Nobody’s ever accused Paul Mullin of being soft. Back when Mullin was a playwright, he wrote stories about genius brains being turned to slurry from aggressive radiation poisoning and monstrous men who recall their own horrific acts even through the blessed fog of amnesia. Mullin wrote long screeds about what was wrong with American theater (spoiler alert: basically, everything), and he wasn’t afraid to make enemies. Then, about four years ago, he retired from theater.
Then Mullin published a memoir titled The Starting Gate. It’s about stepfathers and sons and Mullin’s early teen years working in a bar full of colorful characters, and it’s full of fights and threats of violence, but in that chipper John Wayne kind of way, where every fistfight might end in friendship or, at the very least, a grudging respect. Mullin writes that he’s comfortable in the “beer-dank dark of this shit-kicker bar,” and you get a sense that in fact, he might chafe in an environment that doesn’t have a bit of an edge to it.
Lately, Mullin has been running a reading series called Loud Mouth Lit, and it’s got a couple interesting angles to it. First, as curator, Mullin is pulling from his theatrical past. He asks guests who he thinks will be good (by which I mean dramatic and compelling) readers. Second, he doesn’t cram the bill full of six or seven readers: every Loud Mouth Lit is just Mullin and one other reader.
Third, he’s branching out into a very different venue. Loud Mouth Lit happens at St. Andrews Bar & Grill on Aurora, which is not one of these refurbished amusement-park dive bar simulacrums that you see on Capitol Hill. St. Andrews is a bar from a different time and place. It’s a little less butt rock and a little more classic rock: on the menu you’ll find “Rod Stewart Onion Rings,” which are “served with ‘Rod Sauce,’” which may be the single most unappealing name for a condiment since “gentleman’s relish.”

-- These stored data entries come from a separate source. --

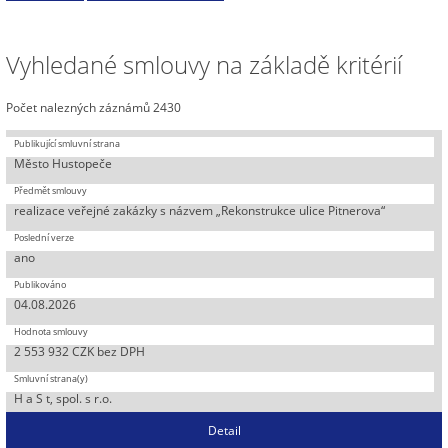
Vyhledané smlouvy na základě kritérií
Počet nalezných záznámů 2430
Město Hustopeče
realizace veřejné zakázky s názvem „Rekonstrukce ulice Pitnerova“
ano
04.08.2026
2 553 932 CZK bez DPH
H a S t, spol. s r.o.
Detail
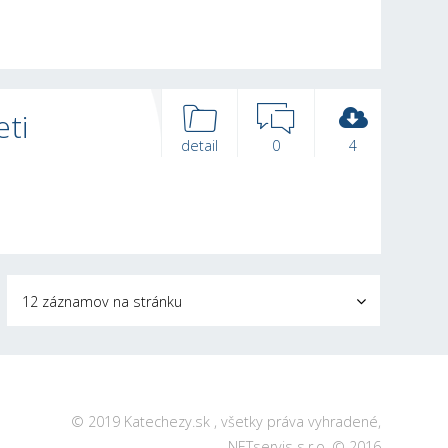
eti
detail
0
4
12 záznamov na stránku
© 2019 Katechezy.sk , všetky práva vyhradené,
NETservis s.r.o.
© 2016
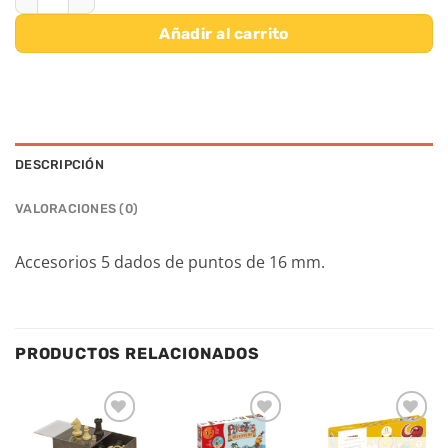
Añadir al carrito
DESCRIPCIÓN
VALORACIONES (0)
Accesorios 5 dados de puntos de 16 mm.
PRODUCTOS RELACIONADOS
Añadir
Añadir
Añadir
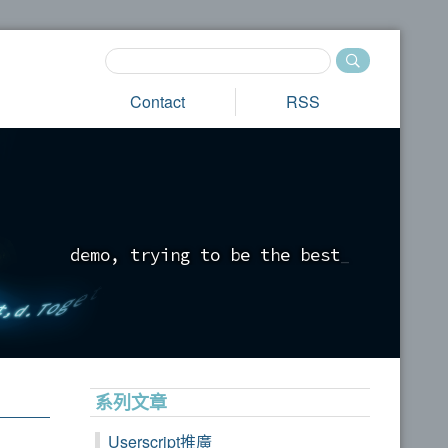
Contact
RSS
d
e
m
o
,
t
r
y
i
n
g
t
o
b
e
t
h
e
b
e
s
t
_
系列文章
Userscript推廣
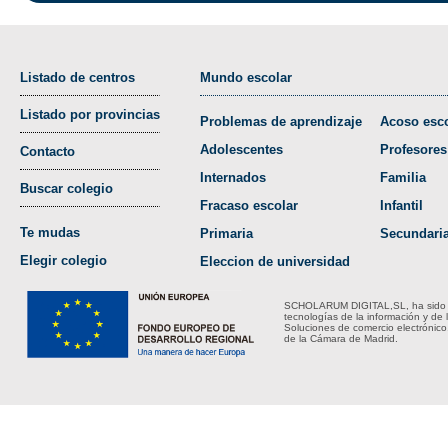
Listado de centros
Mundo escolar
Listado por provincias
Problemas de aprendizaje
Acoso esco
Adolescentes
Profesores
Contacto
Internados
Familia
Buscar colegio
Fracaso escolar
Infantil
Te mudas
Primaria
Secundari
Elegir colegio
Eleccion de universidad
SCHOLARUM DIGITAL,SL, ha sido bene
tecnologías de la información y de 
Soluciones de comercio electrónico
de la Cámara de Madrid.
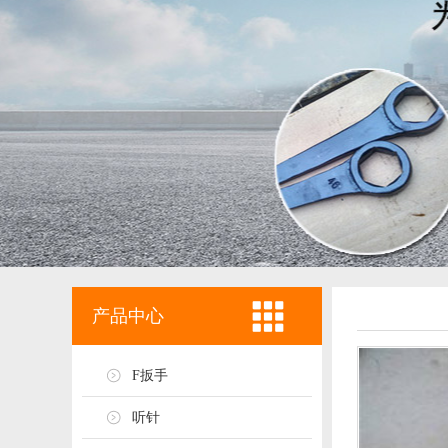
产品中心
F扳手
听针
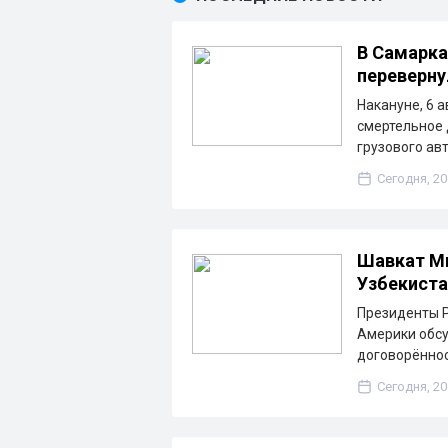
В Самарка
переверну
Накануне, 6 
смертельное 
грузового ав
Сегодня, 20
Шавкат Ми
Узбекиста
Президенты 
Америки обсу
договорённос
Сегодня, 20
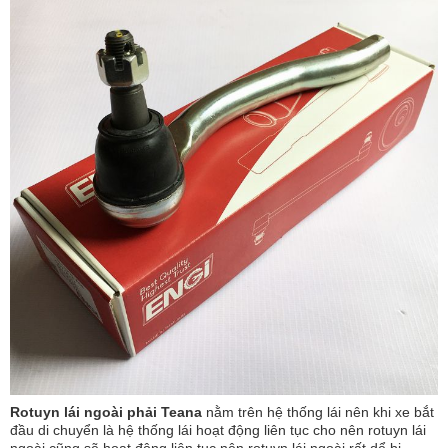
Rotuyn lái ngoài phải Teana
nằm trên hệ thống lái nên khi xe bắt
đầu di chuyển là hệ thống lái hoạt động liên tục cho nên rotuyn lái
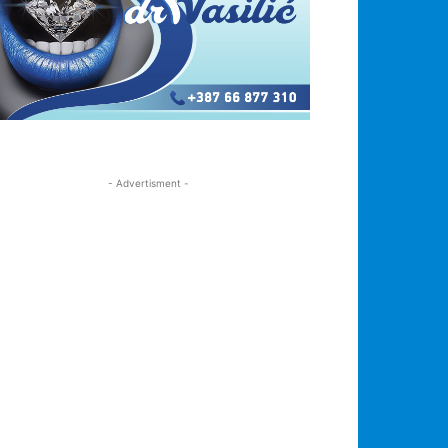
- Advertisment -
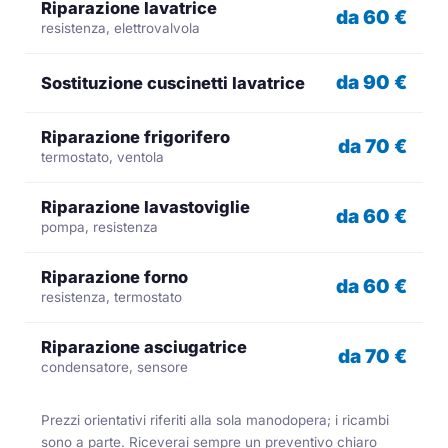
Riparazione lavatrice
da 60 €
resistenza, elettrovalvola
da 90 €
Sostituzione cuscinetti lavatrice
Riparazione frigorifero
da 70 €
termostato, ventola
Riparazione lavastoviglie
da 60 €
pompa, resistenza
Riparazione forno
da 60 €
resistenza, termostato
Riparazione asciugatrice
da 70 €
condensatore, sensore
Prezzi orientativi riferiti alla sola manodopera; i ricambi
sono a parte. Riceverai sempre un preventivo chiaro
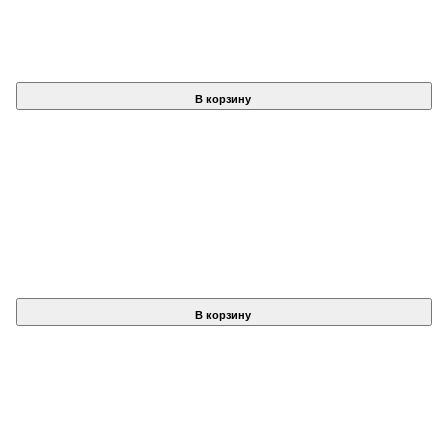
В корзину
В корзину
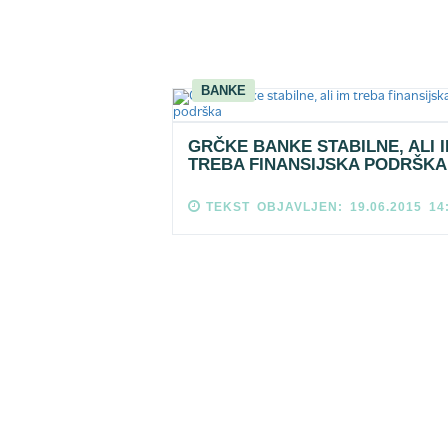
BANKE
GRČKE BANKE STABILNE, ALI 
TREBA FINANSIJSKA PODRŠKA
TEKST OBJAVLJEN: 19.06.2015 14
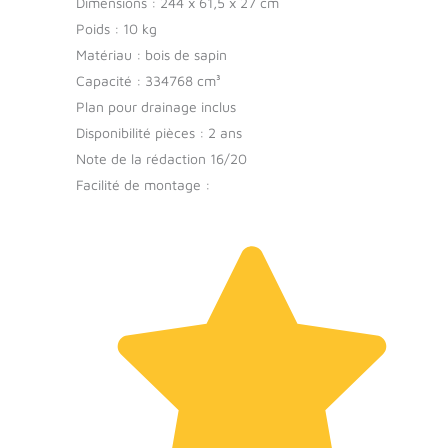
Dimensions : 244 x 61,5 x 27 cm
Poids : 10 kg
Matériau : bois de sapin
Capacité : 334768 cm³
Plan pour drainage inclus
Disponibilité pièces : 2 ans
Note de la rédaction 16/20
Facilité de montage :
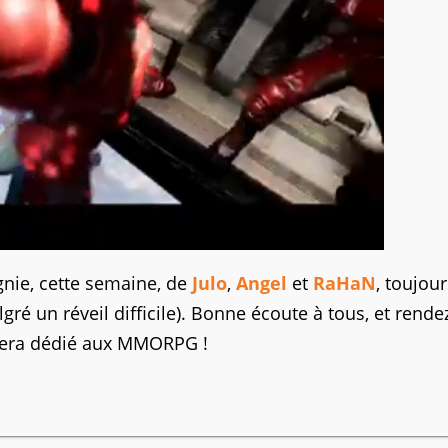
gnie, cette semaine, de
Julo
,
Angel
et
RaHaN
, toujou
gré un réveil difficile). Bonne écoute à tous, et rend
sera dédié aux MMORPG !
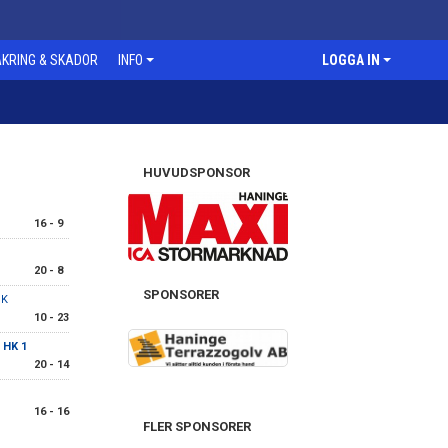
KRING & SKADOR
INFO
LOGGA IN
HUVUDSPONSOR
16 - 9
20 - 8
SPONSORER
HK
10 - 23
 HK 1
20 - 14
16 - 16
FLER SPONSORER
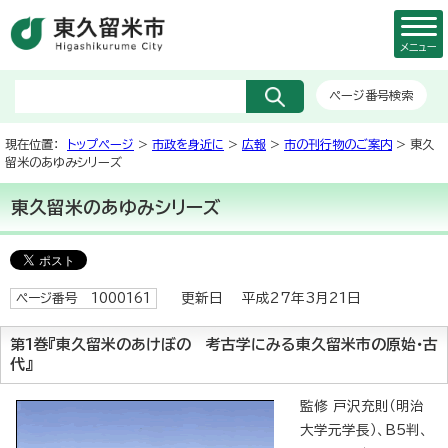
メニュー
ページ番号検索
現在位置：
トップページ
>
市政を身近に
>
広報
>
市の刊行物のご案内
> 東久
留米のあゆみシリーズ
東久留米のあゆみシリーズ
更新日 平成27年3月21日
ページ番号 1000161
第1巻『東久留米のあけぼの 考古学にみる東久留米市の原始・古
代』
監修 戸沢充則（明治
大学元学長）、B5判、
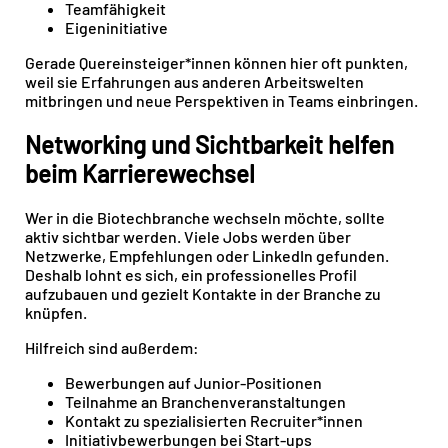
Teamfähigkeit
Eigeninitiative
Gerade Quereinsteiger*innen können hier oft punkten,
weil sie Erfahrungen aus anderen Arbeitswelten
mitbringen und neue Perspektiven in Teams einbringen.
Networking und Sichtbarkeit helfen
beim Karrierewechsel
Wer in die Biotechbranche wechseln möchte, sollte
aktiv sichtbar werden. Viele Jobs werden über
Netzwerke, Empfehlungen oder LinkedIn gefunden.
Deshalb lohnt es sich, ein professionelles Profil
aufzubauen und gezielt Kontakte in der Branche zu
knüpfen.
Hilfreich sind außerdem:
Bewerbungen auf Junior-Positionen
Teilnahme an Branchenveranstaltungen
Kontakt zu spezialisierten Recruiter*innen
Initiativbewerbungen bei Start-ups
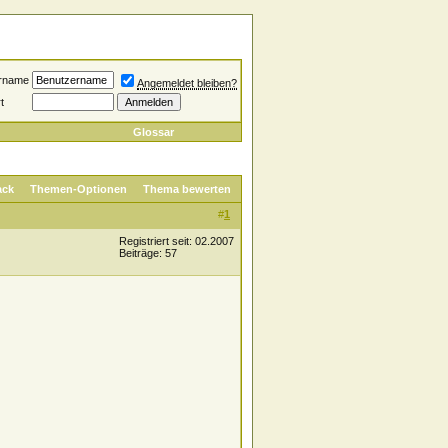
rname
Angemeldet bleiben?
t
Glossar
ack
Themen-Optionen
Thema bewerten
#
1
Registriert seit: 02.2007
Beiträge: 57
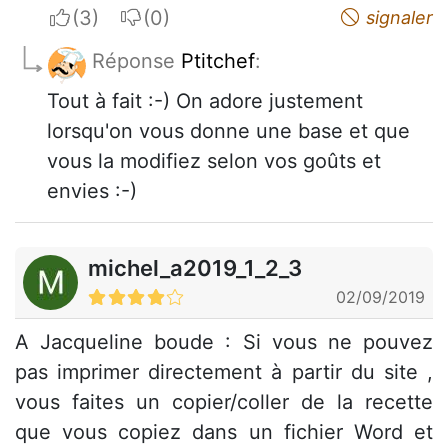
I apreciate
I do not appreciate
signaler
Réponse
Ptitchef
:
Tout à fait :-) On adore justement
lorsqu'on vous donne une base et que
vous la modifiez selon vos goûts et
envies :-)
michel_a2019_1_2_3
02/09/2019
A Jacqueline boude : Si vous ne pouvez
pas imprimer directement à partir du site ,
vous faites un copier/coller de la recette
que vous copiez dans un fichier Word et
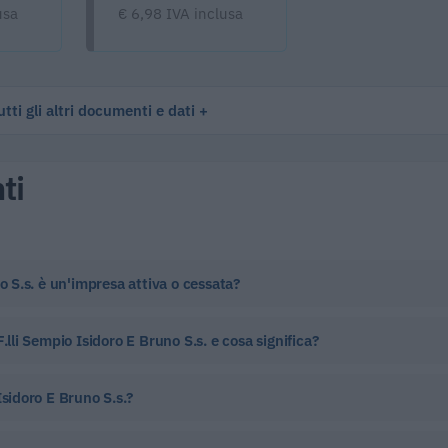
usa
€ 6,98 IVA inclusa
tti gli altri documenti e dati
ti
o S.s. è un'impresa attiva o cessata?
.lli Sempio Isidoro E Bruno S.s. e cosa significa?
Isidoro E Bruno S.s.?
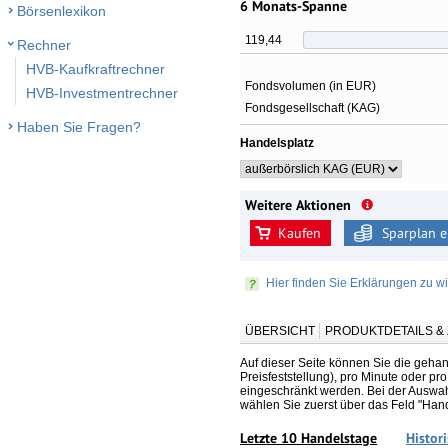
6 Monats-Spanne
Börsenlexikon
119,44
Rechner
HVB-Kaufkraftrechner
Fondsvolumen (in EUR)
HVB-Investmentrechner
Fondsgesellschaft (KAG)
Haben Sie Fragen?
Handelsplatz
Weitere Aktionen
Kaufen
Sparplan e
Hier finden Sie Erklärungen zu wi
ÜBERSICHT
PRODUKTDETAILS 
Auf dieser Seite können Sie die gehan
Preisfeststellung), pro Minute oder p
eingeschränkt werden. Bei der Auswahl
wählen Sie zuerst über das Feld "Han
Letzte 10 Handelstage
Histor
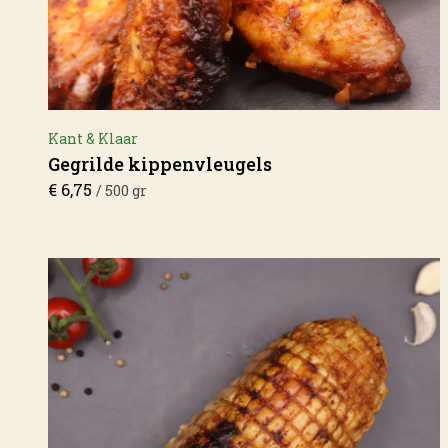
Kant & Klaar
Gegrilde kippenvleugels
€
6,75
/ 500 gr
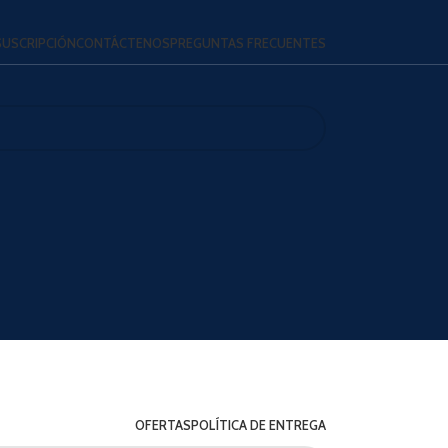
SUSCRIPCIÓN
CONTÁCTENOS
PREGUNTAS FRECUENTES
OFERTAS
POLÍTICA DE ENTREGA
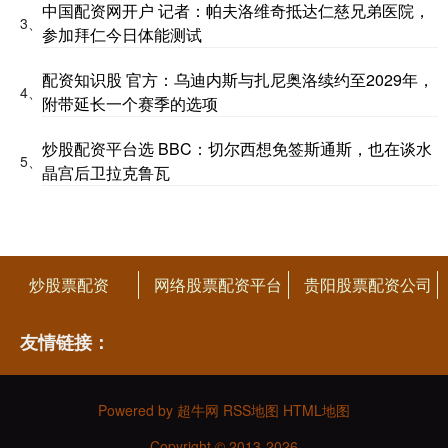
中国配资网开户 记者：帕夫洛维奇抵达仁慈兄弟医院，
3、
参加拜仁今日体能测试
配资知识股 官方：乌迪内斯与扎尼奥洛续约至2029年，
4、
附带延长一个赛季的选项
炒股配资平台选 BBC：切尔西想免签斯通斯，也在谈水
5、
晶宫后卫拉克鲁瓦
炒股票配资
网络股票配资平台
贵阳股票配资公司
友情链接：
Powered by
超牛网
RSS地图
HTML地图
Copyright
© 2013-2026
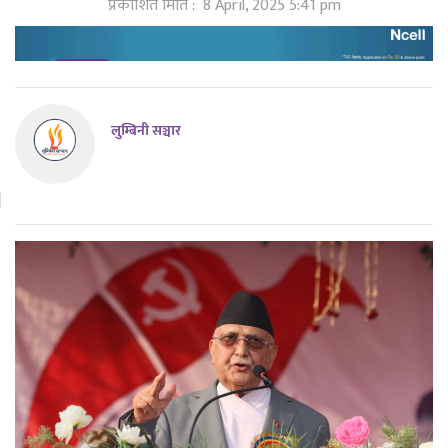
प्रकाशित मिति :
8 April, 2025 5:41 pm
लुम्बिनी सञ्चार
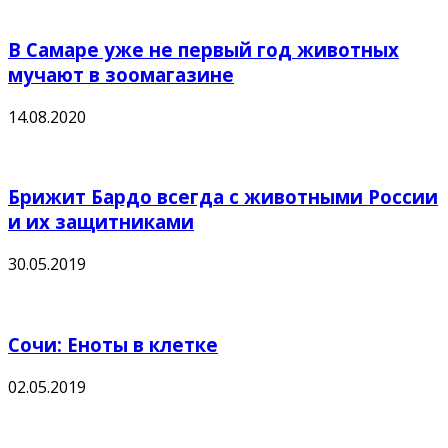
В Самаре уже не первый год животных
мучают в зоомагазине
14.08.2020
Брижит Бардо всегда с животными России
и их защитниками
30.05.2019
Сочи: Еноты в клетке
02.05.2019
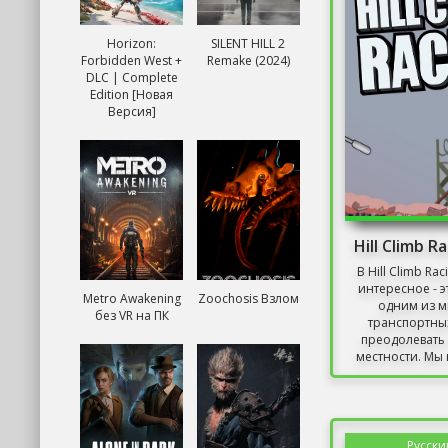
Horizon:
SILENT HILL 2
Forbidden West +
Remake (2024)
DLC | Complete
Edition [Новая
Версия]
Hill Climb R
В Hill Climb Ra
интересное - э
Metro Awakening
Zoochosis Взлом
одним из м
без VR на ПК
транспортных
преодолевать
местности. Мы 
Русски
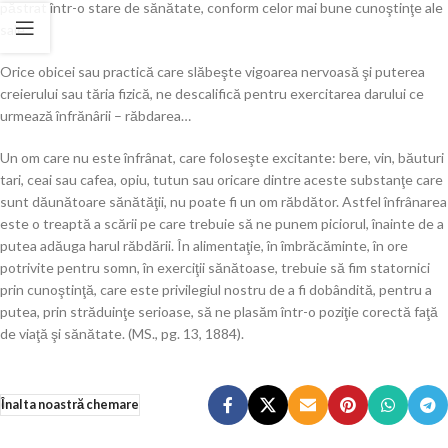
păstrat într-o stare de sănătate, conform celor mai bune cunoştinţe ale
sale.
Orice obicei sau practică care slăbeşte vigoarea nervoasă şi puterea
creierului sau tăria fizică, ne descalifică pentru exercitarea darului ce
urmează înfrănârii – răbdarea…
Un om care nu este înfrânat, care foloseşte excitante: bere, vin, băuturi
tari, ceai sau cafea, opiu, tutun sau oricare dintre aceste substanţe care
sunt dăunătoare sănătăţii, nu poate fi un om răbdător. Astfel înfrânarea
este o treaptă a scării pe care trebuie să ne punem piciorul, înainte de a
putea adăuga harul răbdării. În alimentaţie, în îmbrăcăminte, în ore
potrivite pentru somn, în exerciţii sănătoase, trebuie să fim statornici
prin cunoştinţă, care este privilegiul nostru de a fi dobândită, pentru a
putea, prin străduinţe serioase, să ne plasăm într-o poziţie corectă faţă
de viaţă şi sănătate. (MS., pg. 13, 1884).
Înalta noastră chemare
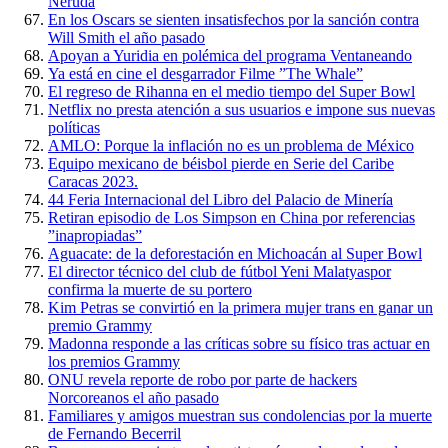
Neruda
En los Oscars se sienten insatisfechos por la sanción contra
Will Smith el año pasado
Apoyan a Yuridia en polémica del programa Ventaneando
Ya está en cine el desgarrador Filme ”The Whale”
El regreso de Rihanna en el medio tiempo del Super Bowl
Netflix no presta atención a sus usuarios e impone sus nuevas
políticas
AMLO: Porque la inflación no es un problema de México
Equipo mexicano de béisbol pierde en Serie del Caribe
Caracas 2023.
44 Feria Internacional del Libro del Palacio de Minería
Retiran episodio de Los Simpson en China por referencias
”inapropiadas”
Aguacate: de la deforestación en Michoacán al Super Bowl
El director técnico del club de fútbol Yeni Malatyaspor
confirma la muerte de su portero
Kim Petras se convirtió en la primera mujer trans en ganar un
premio Grammy
Madonna responde a las críticas sobre su físico tras actuar en
los premios Grammy
ONU revela reporte de robo por parte de hackers
Norcoreanos el año pasado
Familiares y amigos muestran sus condolencias por la muerte
de Fernando Becerril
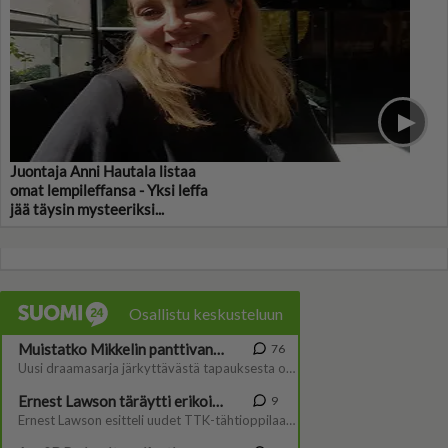
Juontaja Anni Hautala listaa
omat lempileffansa - Yksi leffa
jää täysin mysteeriksi...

Bringing a reading series to an Aurora sports bar is a baller move, the kind of thing that makes you wonder if maybe literary events have gotten a little too comfortable in their own enclave. If readings are so great — and I fundamentally believe that they are — why not take them out into places like St. Andrew’s, where they can compete with jukeboxes and soccer matches on the satellite TV and abundant booze for relatively cheap?
On Tuesday, May 30th, Loud Mouth Lit features readings from Mullin and local writer David Schmader. Mullin will be reading a piece about his job at the National Archives and a fistfight in an elevator. Schmader says he’ll be reading “About gay mentors with bad boundaries and my short history of having to punch my way out of dates,” and he credits the piece to “Ed Murray, whose current scandal inspired me to write this all out."
Schmader — who is, full disclosure, my former coworker and a friend — is a very funny writer who has a knack for baring the frilly underpants of our most angst-ridden issues in as entertaining a fashion as humanly possible. He can make you laugh about things that you’re afraid to say out loud. His exuberant ninja-assassin style of comedy should blend well with Mullin’s aggressive punch-throwing technique. One’s a tactical genius, the other kicks down doors. I’d watch the hell out of that buddy-cop show.